DATA SECTION Start Marker
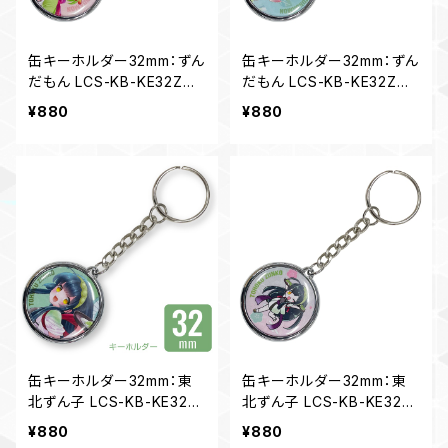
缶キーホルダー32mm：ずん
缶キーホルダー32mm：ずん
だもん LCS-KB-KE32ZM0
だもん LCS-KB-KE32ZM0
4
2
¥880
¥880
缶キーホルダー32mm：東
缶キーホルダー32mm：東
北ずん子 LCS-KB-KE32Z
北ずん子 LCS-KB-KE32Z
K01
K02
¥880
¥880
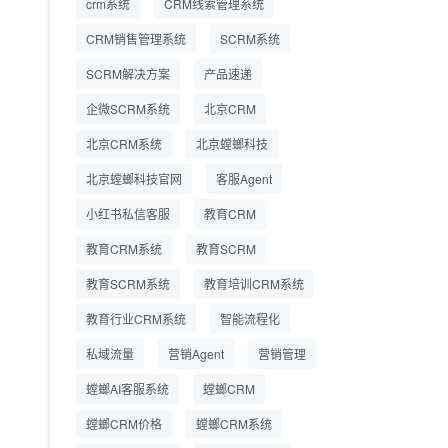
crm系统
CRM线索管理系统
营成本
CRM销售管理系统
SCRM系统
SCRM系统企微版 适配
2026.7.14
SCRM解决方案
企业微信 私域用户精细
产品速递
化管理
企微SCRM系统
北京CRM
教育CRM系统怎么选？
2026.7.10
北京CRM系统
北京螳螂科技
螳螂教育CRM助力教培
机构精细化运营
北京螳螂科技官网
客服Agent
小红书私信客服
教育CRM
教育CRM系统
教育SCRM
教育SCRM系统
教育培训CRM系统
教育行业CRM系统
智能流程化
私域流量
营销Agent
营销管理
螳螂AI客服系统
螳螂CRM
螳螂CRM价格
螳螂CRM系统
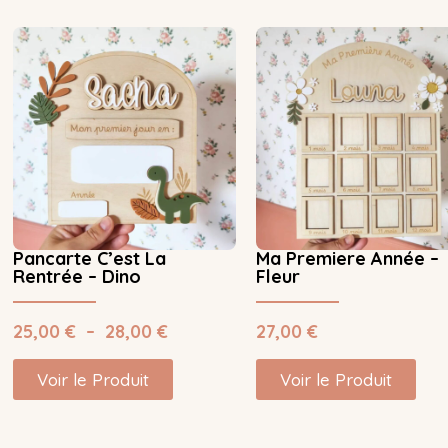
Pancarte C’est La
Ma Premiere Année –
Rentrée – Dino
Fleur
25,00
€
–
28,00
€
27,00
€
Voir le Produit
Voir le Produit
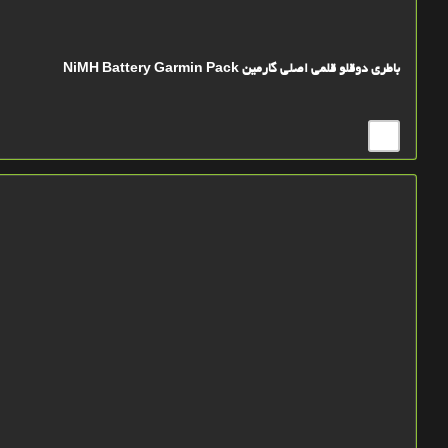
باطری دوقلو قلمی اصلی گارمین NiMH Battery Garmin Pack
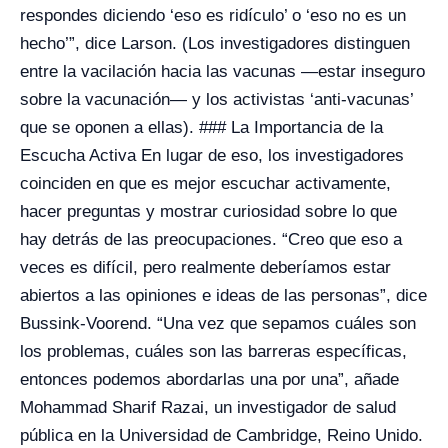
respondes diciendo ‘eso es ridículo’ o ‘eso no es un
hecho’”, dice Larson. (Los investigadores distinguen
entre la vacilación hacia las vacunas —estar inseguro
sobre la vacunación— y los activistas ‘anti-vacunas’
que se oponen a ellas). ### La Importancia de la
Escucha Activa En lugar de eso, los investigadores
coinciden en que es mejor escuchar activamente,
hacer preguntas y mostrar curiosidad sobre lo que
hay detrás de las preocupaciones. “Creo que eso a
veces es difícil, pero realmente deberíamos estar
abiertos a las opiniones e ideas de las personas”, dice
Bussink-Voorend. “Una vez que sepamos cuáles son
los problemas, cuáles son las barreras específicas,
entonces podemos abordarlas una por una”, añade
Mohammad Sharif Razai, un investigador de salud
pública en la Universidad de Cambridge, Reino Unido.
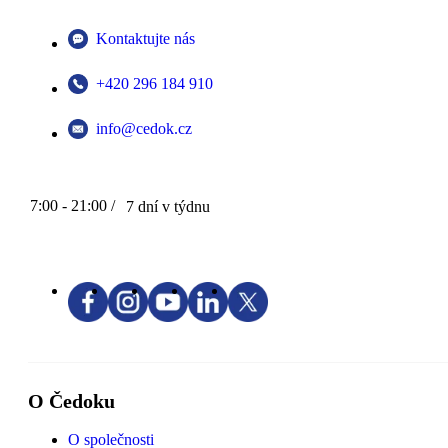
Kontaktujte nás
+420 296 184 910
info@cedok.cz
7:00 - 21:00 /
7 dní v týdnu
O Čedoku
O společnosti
DATA SECTION End Marker
DATA SECTION Start Marker
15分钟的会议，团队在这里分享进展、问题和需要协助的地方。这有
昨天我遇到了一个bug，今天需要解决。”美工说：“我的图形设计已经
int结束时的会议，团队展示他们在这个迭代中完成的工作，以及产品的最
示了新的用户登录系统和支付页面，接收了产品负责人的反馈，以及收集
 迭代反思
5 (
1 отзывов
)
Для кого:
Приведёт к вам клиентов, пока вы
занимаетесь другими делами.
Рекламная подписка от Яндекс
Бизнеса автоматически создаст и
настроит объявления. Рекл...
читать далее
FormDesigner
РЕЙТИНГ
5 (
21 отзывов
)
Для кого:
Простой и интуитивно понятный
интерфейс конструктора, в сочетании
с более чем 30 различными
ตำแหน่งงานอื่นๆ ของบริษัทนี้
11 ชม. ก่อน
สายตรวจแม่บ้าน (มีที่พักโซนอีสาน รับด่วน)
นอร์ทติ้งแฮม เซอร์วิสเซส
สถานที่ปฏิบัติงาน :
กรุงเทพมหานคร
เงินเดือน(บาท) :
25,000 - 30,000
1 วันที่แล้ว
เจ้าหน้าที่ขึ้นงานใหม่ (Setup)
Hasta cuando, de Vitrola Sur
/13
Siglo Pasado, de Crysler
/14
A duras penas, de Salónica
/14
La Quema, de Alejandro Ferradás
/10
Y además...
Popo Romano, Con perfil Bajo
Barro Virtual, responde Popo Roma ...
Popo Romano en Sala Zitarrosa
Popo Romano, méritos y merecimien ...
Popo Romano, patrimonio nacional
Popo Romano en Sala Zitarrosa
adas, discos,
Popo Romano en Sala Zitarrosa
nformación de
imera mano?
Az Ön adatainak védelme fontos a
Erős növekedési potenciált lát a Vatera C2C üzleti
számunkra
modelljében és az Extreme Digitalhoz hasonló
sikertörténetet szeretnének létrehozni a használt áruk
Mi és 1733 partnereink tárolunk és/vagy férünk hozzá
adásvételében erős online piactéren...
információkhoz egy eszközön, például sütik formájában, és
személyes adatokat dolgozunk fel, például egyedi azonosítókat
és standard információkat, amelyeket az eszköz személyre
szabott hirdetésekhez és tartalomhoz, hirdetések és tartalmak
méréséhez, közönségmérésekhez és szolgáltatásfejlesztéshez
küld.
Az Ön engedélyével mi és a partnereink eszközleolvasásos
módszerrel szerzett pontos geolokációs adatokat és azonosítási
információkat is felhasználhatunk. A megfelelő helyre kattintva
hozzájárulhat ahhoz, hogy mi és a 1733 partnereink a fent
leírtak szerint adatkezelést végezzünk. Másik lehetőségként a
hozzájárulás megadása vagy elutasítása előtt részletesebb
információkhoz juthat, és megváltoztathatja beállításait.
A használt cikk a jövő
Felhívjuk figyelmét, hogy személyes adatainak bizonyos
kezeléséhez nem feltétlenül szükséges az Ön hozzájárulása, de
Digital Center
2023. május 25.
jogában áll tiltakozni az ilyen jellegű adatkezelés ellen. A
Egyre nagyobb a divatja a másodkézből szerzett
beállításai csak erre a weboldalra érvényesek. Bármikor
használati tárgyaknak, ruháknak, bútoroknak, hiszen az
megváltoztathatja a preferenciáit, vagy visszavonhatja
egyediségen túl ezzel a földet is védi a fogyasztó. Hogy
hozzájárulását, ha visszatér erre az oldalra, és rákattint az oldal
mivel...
DATA SECTION End Marker
DATA SECTION Start Marker
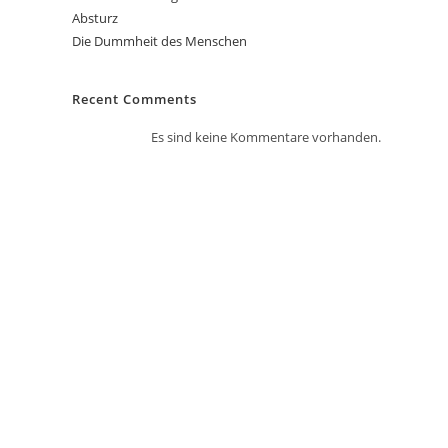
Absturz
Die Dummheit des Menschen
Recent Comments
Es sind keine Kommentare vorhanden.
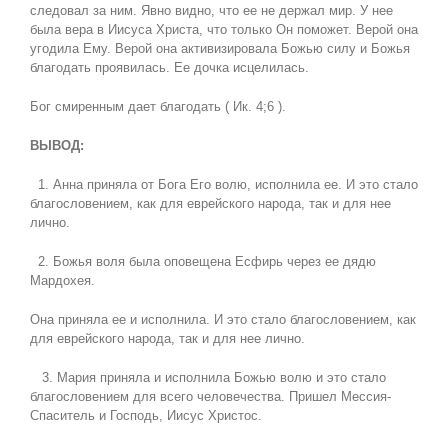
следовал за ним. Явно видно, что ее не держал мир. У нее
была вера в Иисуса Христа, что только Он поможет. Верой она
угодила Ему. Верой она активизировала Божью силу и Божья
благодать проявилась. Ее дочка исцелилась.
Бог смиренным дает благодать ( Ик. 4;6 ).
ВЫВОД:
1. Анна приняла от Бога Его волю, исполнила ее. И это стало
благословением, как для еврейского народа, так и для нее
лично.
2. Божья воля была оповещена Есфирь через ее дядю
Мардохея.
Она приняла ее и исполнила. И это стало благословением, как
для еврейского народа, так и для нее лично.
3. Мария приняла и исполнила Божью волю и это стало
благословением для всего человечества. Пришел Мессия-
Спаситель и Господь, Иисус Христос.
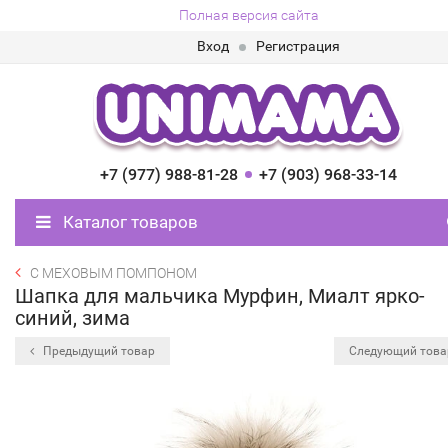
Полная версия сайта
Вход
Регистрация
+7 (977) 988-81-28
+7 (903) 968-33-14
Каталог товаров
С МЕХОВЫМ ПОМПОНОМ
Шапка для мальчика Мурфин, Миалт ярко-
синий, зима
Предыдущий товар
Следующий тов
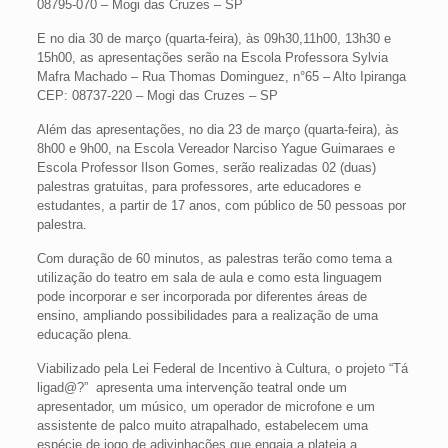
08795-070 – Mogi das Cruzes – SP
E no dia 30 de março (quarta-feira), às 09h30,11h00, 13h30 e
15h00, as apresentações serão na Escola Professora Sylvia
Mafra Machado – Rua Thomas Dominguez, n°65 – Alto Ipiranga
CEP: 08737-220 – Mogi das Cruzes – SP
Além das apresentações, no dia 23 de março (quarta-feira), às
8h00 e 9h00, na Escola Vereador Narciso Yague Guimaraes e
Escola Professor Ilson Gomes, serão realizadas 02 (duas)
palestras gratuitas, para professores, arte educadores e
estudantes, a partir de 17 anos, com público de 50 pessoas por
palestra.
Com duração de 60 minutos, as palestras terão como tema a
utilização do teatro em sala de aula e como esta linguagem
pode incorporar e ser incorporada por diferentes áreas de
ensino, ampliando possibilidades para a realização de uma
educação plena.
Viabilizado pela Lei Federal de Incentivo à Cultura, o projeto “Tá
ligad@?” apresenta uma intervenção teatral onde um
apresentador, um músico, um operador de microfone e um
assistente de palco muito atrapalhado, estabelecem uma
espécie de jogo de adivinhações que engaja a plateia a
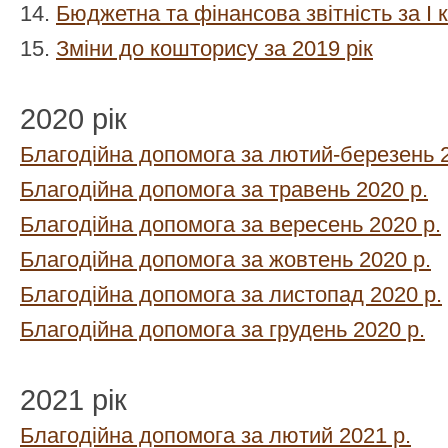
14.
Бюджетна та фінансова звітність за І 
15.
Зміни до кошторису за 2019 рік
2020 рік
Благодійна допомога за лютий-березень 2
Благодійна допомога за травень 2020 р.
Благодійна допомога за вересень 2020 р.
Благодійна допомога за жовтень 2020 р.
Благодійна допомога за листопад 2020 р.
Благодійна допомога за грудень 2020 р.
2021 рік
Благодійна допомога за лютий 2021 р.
DATA SECTION End Marker
For each line above that includes the word "еврейского", make a copy of that line.

-- RESPONSE TO THE EXERCISE --
благословением, как для еврейского народа, так и для нее
для еврейского народа, так и для нее лично.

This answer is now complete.